Last week I sang The Winkle Song to around 600 Bangladeshis from a stage in a car park in Dhaka. They seemed to like my performance, which made me reflect on other times I’ve sung the song around the world.
I always introduce The Winkle Song by saying that it’s a song that can be sung only by people who can’t sing. That’s my excuse. I can’t remember where I learnt it, but I tell people it’s a song that has emerged from the back streets of South London, just like I have. A winkle, I explain, is a small blue shellfish; you need a pin to winkle out the winkle itself, which is something like a small worm–but very tasty to the true South Londoner. Most people have never heard of a winkle, and if they have they confuse it with a whelk or even a cockle.
Here are the words of The Winkle Song:
One Saturday afternoon for tea
I fancied a luxury
So I went down to old Mother Wrinkles
Bought myself a pennyworth of winkles
Took them home, put them on a plate
‘appy as can be
For my old woman and her seven kids
And all the family
Were picking all the big ones out
Picking all the big ones out.
When I saw my pennyworth of winkles
All the big ones gone
It made me rave and shout
For my old woman and her seven kids
We’re picking all the big ones out.
Bangladesh was once East Bengal in the days of the Raj, and I have sung The Winkle Song in West Bengal as well–on a boat on the Hoogli River in Calcutta. I sang it to the senior officers of the Indian Medical Association, most of whom were drunk on Indian whisky. I wasn’t feeling well and so was not drinking. They asked me for a song, and once again The Winkle Song was wheeled out. In their drunken state the officials liked it so much they wanted another song. That was a problem as I know only one song, but then my scouting days came back to me and I sang I’ve Got Sixpence. They asked for another song, but I said I knew no more. So they asked me to dance, and I did. My dancing, if it’s possible, is worse than my singing, but they liked it. Although editor of the BMJ and had given the named speech at their conference. I was simply a performing monkey–and I didn’t mind. Making a fool of yourself works well in every culture (although I reflect that Nazis might not have liked The Winkle Song).
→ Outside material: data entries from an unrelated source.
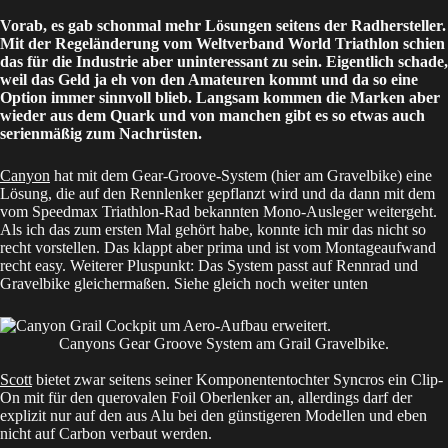
Vorab, es gab schonmal mehr Lösungen seitens der Radhersteller.
Mit der Regeländerung vom Weltverband World Triathlon schien
das für die Industrie aber uninteressant zu sein. Eigentlich schade,
weil das Geld ja eh von den Amateuren kommt und da so eine
Option immer sinnvoll blieb. Langsam kommen die Marken aber
wieder aus dem Quark und von manchen gibt es so etwas auch
serienmäßig zum Nachrüsten.
Canyon
hat mit dem Gear-Groove-System (hier am Gravelbike) eine
Lösung, die auf den Rennlenker gepflanzt wird und da dann mit dem
vom Speedmax Triathlon-Rad bekannten Mono-Ausleger weitergeht.
Als ich das zum ersten Mal gehört habe, konnte ich mir das nicht so
recht vorstellen. Das klappt aber prima und ist vom Montageaufwand
recht easy. Weiterer Pluspunkt: Das System passt auf Rennrad und
Gravelbike gleichermaßen. Siehe gleich noch weiter unten
Canyons Gear Groove System am Grail Gravelbike.
Scott
bietet zwar seitens seiner Komponententochter Syncros ein Clip-
On mit für den querovalen Foil Oberlenker an, allerdings darf der
explizit nur auf den aus Alu bei den günstigeren Modellen und eben
nicht auf Carbon verbaut werden.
On another occasion I sang The Winkle Song to the world leaders of surgery in the Melbourne Art Gallery. I was sat at the top table with the presidents of umpteen surgical colleges. I had given the president’s lecture, which I’d entitled “Is Surgery An Anachronism In The Age Of Evidence Based Medicine.” It hadn’t gone down well. I was supposed to say a few words at the dinner on behalf of foreign guests, and I hadn’t intended to sing. But during the meal the waiters began to sing, revealing themselves to be opera singers. Their performances, mixed with Australian wine, inspired me, and I decided that I’d sing too.
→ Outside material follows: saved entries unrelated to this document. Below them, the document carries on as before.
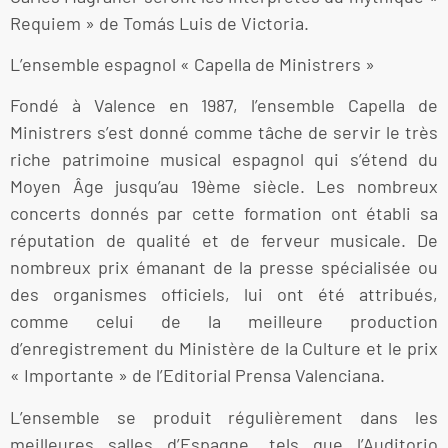
Requiem » de Tomás Luis de Victoria.
L’ensemble espagnol « Capella de Ministrers »
Fondé à Valence en 1987, l’ensemble Capella de
Ministrers s’est donné comme tâche de servir le très
riche patrimoine musical espagnol qui s’étend du
Moyen Âge jusqu’au 19ème siècle. Les nombreux
concerts donnés par cette formation ont établi sa
réputation de qualité et de ferveur musicale. De
nombreux prix émanant de la presse spécialisée ou
des organismes officiels, lui ont été attribués,
comme celui de la meilleure production
d’enregistrement du Ministère de la Culture et le prix
« Importante » de l’Editorial Prensa Valenciana.
L’ensemble se produit régulièrement dans les
meilleures salles d’Espagne, tels que l’Auditorio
This wasn’t my best performance of The Winkle Song as half way through, perhaps affected by the wine, I forgot the words. I’ve never been invited back.
But perhaps my strangest performance was at the Oxford Union. I’d been invited to contribute to a debate on the 60th anniversary of the NHS. The evening hadn’t been smooth as I’d not realised I should have been wearing evening dress–and at dinner I’d mistaken the Tory Member of Parliament, Louise Mensch, for a student.
There were far too many speakers, and I was scheduled to be the last. The audience was lapsing into torpor by the time I was finally asked to speak–at about 11.15. I’d carefully prepared my speech, but I thought that it would be cruel to inflict another speech on the somnolent audience. So instead I launched into The Winkle Song, dancing and stamping on the old wooden floors to emphasise the rhythm. The audience instantly awoke. The applause was rapturous. It was my greatest performance.